Sunday, 17 May 2015

More from the east coast

The Safari has a few more updates from our journey across the country.
As ever, when not driving, we play Buzzards versus Kestrels and our tally was 11 v 4 just short of 200 miles. 
Alongside the motorway the Howgill Fells have always look stark and bare, nibbled down to the roots by the sheep in some areas and swathed in impenetrable Bracken on the rest; once forested probably up to the summits they really need to be re-wilded and to our joy we saw a large part of them has been replanted with thousands of saplings - excellent! Now we're looking forward to travelling the route in 5 - 10 years time to see how they've established. A really positive and encouraging sign - well done that landowner. We wonder if SE had anything to do with it as he does some farm conservation advisory work up that way. Dead things were also noted the 'best' sightings being a fresh looking Roe Deer and a Polecat both on the cross-country road from Carlisle to Newcastle. In all the 200 miles we didn't spot a single Hedgehog, not at all sure if that's a good thing or not! Dead Pheasants outnumbered all-comers by at least 10 to 1 they were everywhere, obviously all those Buzzards carrying them off then dropping them on the road to make it look like roadkill - how very dare they...CULL CULL CULL.
We forgot to tell you that at one of our sussing out stops yesterday we nearly parked on a stonking male Yellowhammer.
This morning we were up and at em early doors, not quite as early as we would have liked but there was still a six on the clock when we arrived at our chosen site a few miles down the coast from Temporary Base Camp.
Opening the car door we immediately heard the fluty tones of a Blackcap singing from the bushes at he side of the car park. The walk along the dunes had us watching Meadow Pipits flitting about and some Linnets too, everything has to be checked as there can be some unusual birds grounded here. Last night was cold and windy, down to 5C so there might have been the chance of something taking shelter among the long grass.
After several minuted the Skylarks all seemed to wake up about the same time and filled the air with their exaltation's, marvellous to hear. A pair of Grey Partridge flew across the track even closer than the one that did the same in front of the car yesterday. It was good to get a close look at them even if only briefly in flight as they are not as common as were in recent years back on our normal haunts.
A glint of light catching a movement in the long grass up the dune a hundred yards in front of us caught our eye. We stopped raised the bins and went ahhh, a family of Foxes was out enjoying the early morning sun. Lovely to see but perhaps not such good news here for reasons which will become obvious in a bit. We walked a bit closer and got the camera ready and then closer still and they continued to sit out.
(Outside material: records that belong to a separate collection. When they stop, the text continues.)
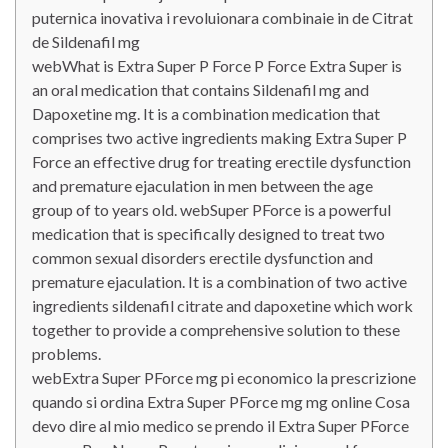
puternica inovativa i revoluionara combinaie in de Citrat
de Sildenafil mg
webWhat is Extra Super P Force P Force Extra Super is
an oral medication that contains Sildenafil mg and
Dapoxetine mg. It is a combination medication that
comprises two active ingredients making Extra Super P
Force an effective drug for treating erectile dysfunction
and premature ejaculation in men between the age
group of to years old. webSuper PForce is a powerful
medication that is specifically designed to treat two
common sexual disorders erectile dysfunction and
premature ejaculation. It is a combination of two active
ingredients sildenafil citrate and dapoxetine which work
together to provide a comprehensive solution to these
problems.
webExtra Super PForce mg pi economico la prescrizione
quando si ordina Extra Super PForce mg mg online Cosa
devo dire al mio medico se prendo il Extra Super PForce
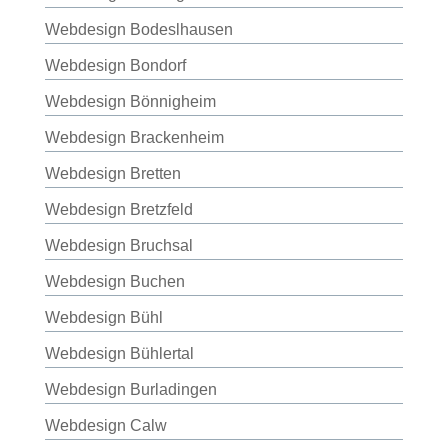
Webdesign Bodeslhausen
Webdesign Bondorf
Webdesign Bönnigheim
Webdesign Brackenheim
Webdesign Bretten
Webdesign Bretzfeld
Webdesign Bruchsal
Webdesign Buchen
Webdesign Bühl
Webdesign Bühlertal
Webdesign Burladingen
Webdesign Calw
A bit of quiet pishing made them turn to look at us.
They're deffo not good news here but how dare the psychopaths threaten to re-legalise tearing them to bits with a huge pack of dogs in the name of 'control', 'sport' and tradition - lets keep the vile barbarism firmly where it belongs, in the history books!
A male Reed Bunting sang his tuneless ditty from the top of a wind-shaped lonely Hawthorn a little further on and while listening to him was then we first heard the noise from the tern colony
Climbing up over the last dune we reached the wardens hut and immediately saw the huge number of Arctic Terns (what should have been 156 yesterday) all around and at the back of the colony were several Little Terns (now definitely 158). We spent a cold and windy hour and a half with the warden and he tried his best to find us a Roseate Tern on the beach, there had been odd once in the last few days but the light was against him this early in the morning. The warden's cabin is only feet from the nearest nests, although only a few eggs have been laid so far and many birds are still in the later stages of courtship and pair-bonding.
Birds were bringing fish as presents for mates all the time, some were tiny but this one was larger than most.
Nearby was a pair of Stonechats with a brood of nestlings deep a tussock of Marram Grass protected by the noisy and always alert terns. They were continually coming in with large juicy caterpillars.
Checking back at the Little Terns, they are such delicate wee things, we watched a Ringed Plover get blown down the beach it's legs going ten to the dozen as it tried to keep it's balance, eventually it turned and sat down in a shallow depression in the sand to get out of the fierce wind the best it could. We also watched Little Tern dig itself a cup in the sand to hunker down into - that wind was really not nice!
Every so often the Arctic Terns would 'dread', all rising into the air almost silently before starting their cacophony again, usually it was a large gull that  had gotten too close to the colony but the warden said it could equally be a Carrion Crow or an idiot dog walker ignoring the signs, the tern actively mob Stoats following them from above as they make the predator makes its way through the grass. Those nearby Foxes could wreak havoc on the colony over the next few weeks so the wardens on 24 hour watch will have their work cut out trying to chase them away and hoping they don't jump over the electric fence that protects the nesting area.
It was during one such dread that we spotted a 1st summer Little Gull (159) our first for the year and also the sites first too.
A couple of Swifts bombed their way northwards, apparently they'd only had the first ones in here a few days ago, and that was our cue to bomb northwards back to tBase Camp and make Wifey her breakfast - a great morning out on safari!
After lunch we went for a sit on the beach overlooking the Farne Islands - we even had a bit of a paddle with Frank but the water was icy cold on our tootsies.
There were several Eiders bobbing about on the choppy water not too far out. Our marine biologist friend DB was out there somewhere under the waves too. Sandwich Terns dived spectacularly only a few yards away as the tide rose, pairs of Red Breasted Mergansers and Shelducks flew past as did a small flock of Ringed Plovers. At least half the Cormorants we saw were Shags (160) but we couldn't pick out any Fulmars among the more distant feeding flocks nearer the islands.
Just like yesterday the weather began to turn and we only just made it back to the car before the heavens opened so back to tBase Camp it was.
Where to next? We have another early morning safari on the cards tomorrow.
In the meantime let us know who's dreaded in your outback.


cliff said...

Love the foxes Dave, very cute, nice Terns too.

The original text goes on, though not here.